──────── Data shown

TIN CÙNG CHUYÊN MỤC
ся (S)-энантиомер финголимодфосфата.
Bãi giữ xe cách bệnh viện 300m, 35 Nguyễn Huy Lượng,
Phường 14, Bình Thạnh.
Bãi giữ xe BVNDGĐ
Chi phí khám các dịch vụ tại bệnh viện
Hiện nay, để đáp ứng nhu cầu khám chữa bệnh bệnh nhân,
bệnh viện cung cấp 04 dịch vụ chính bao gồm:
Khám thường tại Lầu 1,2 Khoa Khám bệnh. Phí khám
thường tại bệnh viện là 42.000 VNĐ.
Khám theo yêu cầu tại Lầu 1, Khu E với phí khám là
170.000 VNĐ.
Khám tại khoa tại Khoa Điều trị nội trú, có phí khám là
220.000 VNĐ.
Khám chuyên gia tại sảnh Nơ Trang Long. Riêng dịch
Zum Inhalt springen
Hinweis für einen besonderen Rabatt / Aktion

────────────────

> Exercise objective
Could you copy every record above exactly as it stands?

> Solution to this exercise
TIN CÙNG CHUYÊN MỤC
ся (S)-энантиомер финголимодфосфата.
Bãi giữ xe cách bệnh viện 300m, 35 Nguyễn Huy Lượng,
Phường 14, Bình Thạnh.
Bãi giữ xe BVNDGĐ
Chi phí khám các dịch vụ tại bệnh viện
Hiện nay, để đáp ứng nhu cầu khám chữa bệnh bệnh nhân,
bệnh viện cung cấp 04 dịch vụ chính bao gồm:
Khám thường tại Lầu 1,2 Khoa Khám bệnh. Phí khám
thường tại bệnh viện là 42.000 VNĐ.
Khám theo yêu cầu tại Lầu 1, Khu E với phí khám là
170.000 VNĐ.
Khám tại khoa tại Khoa Điều trị nội trú, có phí khám là
220.000 VNĐ.
Khám chuyên gia tại sảnh Nơ Trang Long. Riêng dịch
Zum Inhalt springen
Hinweis für einen besonderen Rabatt / Aktion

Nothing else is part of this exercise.